With phrases like “Nutty”, or “doesn’t have much chance of succeeding”, even calling them extortionists, it’s clear why you wrote this and to which audience. But since this was written in a gently concealed adversarial fashion, I allow my reply to be much the same. Your blog entry is not about the activities of the FSF in Boston, but really is about your shallow opinions, spin, and little else.
We previously explained how those who had been attacking the FSF were all the usual suspects who have always bashed the FSF and/or its cause anyway. In other words, they are dyed-in-the-wool characters who were unlikely to be persuaded by any such campaign and were therefore not the target audience in the first place. Money-driven publications tend to be hostile towards ethics and correction of unethical things; it is seen as adversarial. Many people fell into the trap set up by pro-Microsoft folks (Preston Gralla for example) who tried to use Apple as a weapon against the FSF’s argument. This issue has already been addressed and Bradley Kuhn from the SFLC writes: “FSF did some anti-Apple campaigns too. Personally I worry more about Apple because they have user loyalty; Microsoft doesn’t”
People who say that the FSF only targets Microsoft are simply not paying any attention. The FSF is focused on behaviour, not on companies.
More FSF bashing came from Neowin which, as we’ve shown before, is a Microsoft-oriented site staffed by Microsoft partners. The following new post addresses these criticisms and calls Neowin “The Bubble: Microsoft Social Land.”
Now the neowin news site does seem to be a bubble of Microsoft lovers. fanatics that seem to put all rational discourse to one side while they savage the “opponent”. Their main argument seems to be “Well if you can serve me with the exact this I want, then I’ll be your friend”

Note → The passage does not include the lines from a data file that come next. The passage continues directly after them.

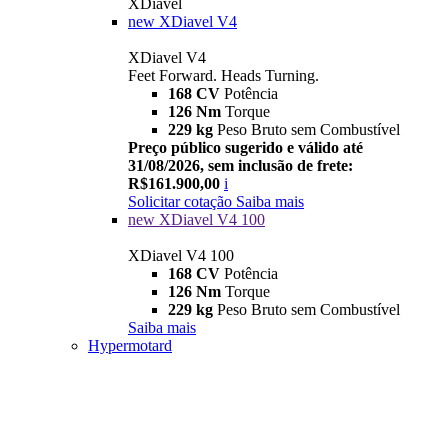
XDiavel
new
XDiavel V4
XDiavel V4
Feet Forward. Heads Turning.
168 CV
Potência
126 Nm
Torque
229 kg
Peso Bruto sem Combustível
Preço público sugerido e válido até
31/08/2026, sem inclusão de frete:
R$161.900,00
i
Solicitar cotação
Saiba mais
new
XDiavel V4 100
XDiavel V4 100
168 CV
Potência
126 Nm
Torque
229 kg
Peso Bruto sem Combustível
Saiba mais
Hypermotard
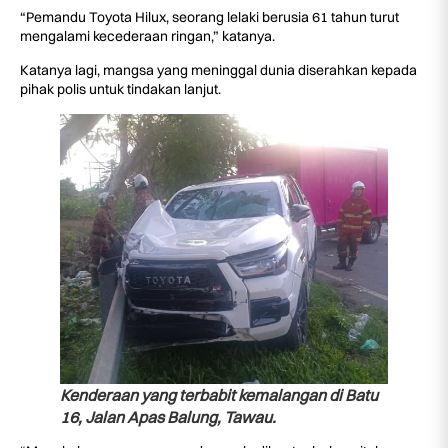
“Pemandu Toyota Hilux, seorang lelaki berusia 61 tahun turut
mengalami kecederaan ringan,” katanya.
Katanya lagi, mangsa yang meninggal dunia diserahkan kepada
pihak polis untuk tindakan lanjut.
Kenderaan yang terbabit kemalangan di Batu
16, Jalan Apas Balung, Tawau.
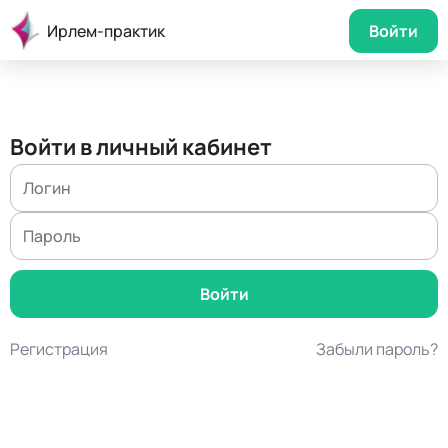
Ирлем-практик
Войти
Войти в личный кабинет
Регистрация
Забыли пароль?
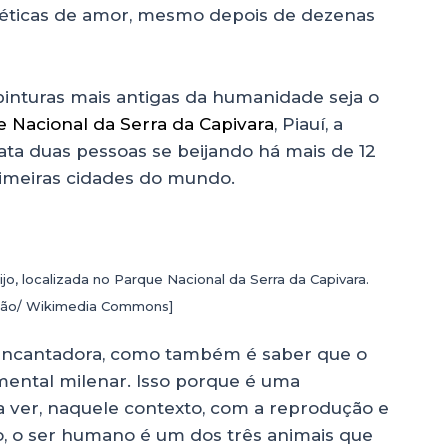
éticas de amor, mesmo depois de dezenas
inturas mais antigas da humanidade seja o
 Nacional da Serra da Capivara
, Piauí, a
rata duas pessoas se beijando há mais de 12
rimeiras cidades do mundo.
jo, localizada no Parque Nacional da Serra da Capivara.
ão/ Wikimedia Commons]
 encantadora, como também é saber que o
mental milenar. Isso porque é uma
 ver, naquele contexto, com a reprodução e
o, o ser humano é um dos três animais que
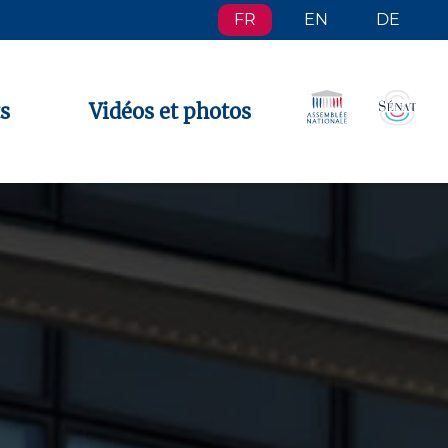
FR
EN
DE
s
Vidéos et photos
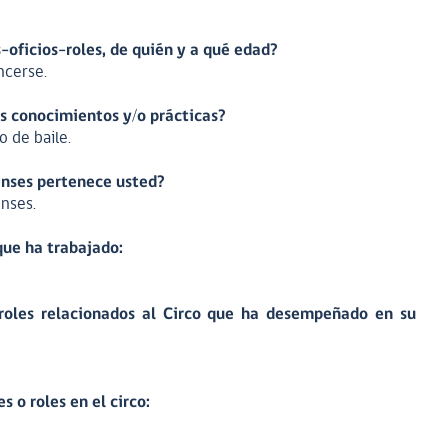
oficios-roles, de quién y a qué edad?
ncerse.
os conocimientos y/o prácticas?
 de baile.
enses pertenece usted?
enses.
que ha trabajado:
roles relacionados al Circo que ha desempeñado en su
 o roles en el circo:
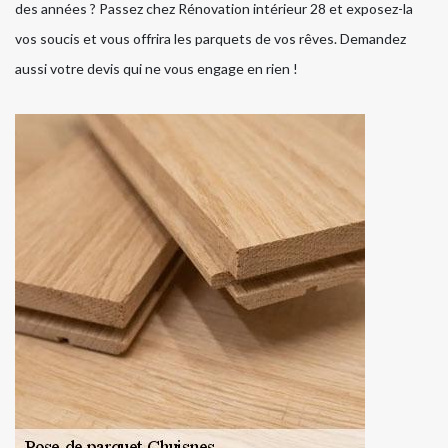
des années ? Passez chez Rénovation intérieur 28 et exposez-la
vos soucis et vous offrira les parquets de vos rêves. Demandez
aussi votre devis qui ne vous engage en rien !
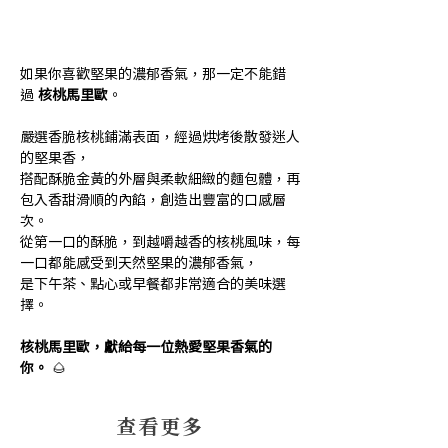
如果你喜歡堅果的濃郁香氣，那一定不能錯
過 
核桃馬里歐
。
嚴選香脆核桃鋪滿表面，經過烘烤後散發迷人
的堅果香，
搭配酥脆金黃的外層與柔軟細緻的麵包體，再
包入香甜滑順的內餡，創造出豐富的口感層
次。
從第一口的酥脆，到越嚼越香的核桃風味，每
一口都能感受到天然堅果的濃郁香氣，
是下午茶、點心或早餐都非常適合的美味選
擇。
核桃馬里歐，獻給每一位熱愛堅果香氣的
你。
 🌰
​查看更多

In conclusion, it is immensely important to know the messengers (their historical record) when assessing feedback to the FSF’s campaign. The Microsoft ecosystem most certainty was not the target audience of the FSF. █
“Today many people are switching to free software for purely practical reasons. That is good, as far as it goes, but that isn’t all we need to do! Attracting users to free software is not the whole job, just the first step.”